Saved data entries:

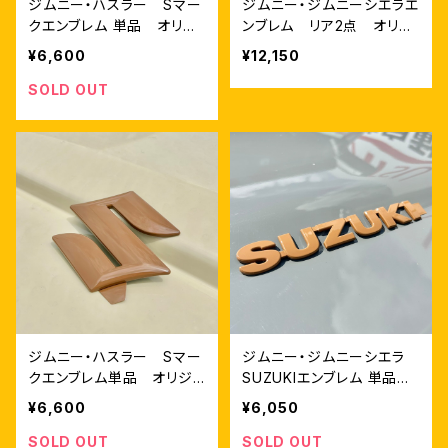
ジムニー・ハスラー Sマー
ジムニー・ジムニーシエラエ
クエンブレム 単品 オリジ
ンブレム リア2点 オリジ
ナルカラー コットンホワイ
ナルカラー ブラウン
¥6,600
¥12,150
ト
SOLD OUT
ジムニー・ハスラー Sマー
ジムニー・ジムニーシエラ
クエンブレム単品 オリジ
SUZUKIエンブレム 単品
ナルカラー ブラウン
つや有ブラウン
¥6,600
¥6,050
SOLD OUT
SOLD OUT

■ **WHAT YOU WILL DO**
Only lines with the word "ジムニー" are needed. Copy them from the preceding records.

■ **OUTPUT FOR THIS EXERCISE**
ジムニー・ハスラー Sマー
ジムニー・ジムニーシエラエ
ジムニー・ハスラー Sマー
ジムニー・ジムニーシエラ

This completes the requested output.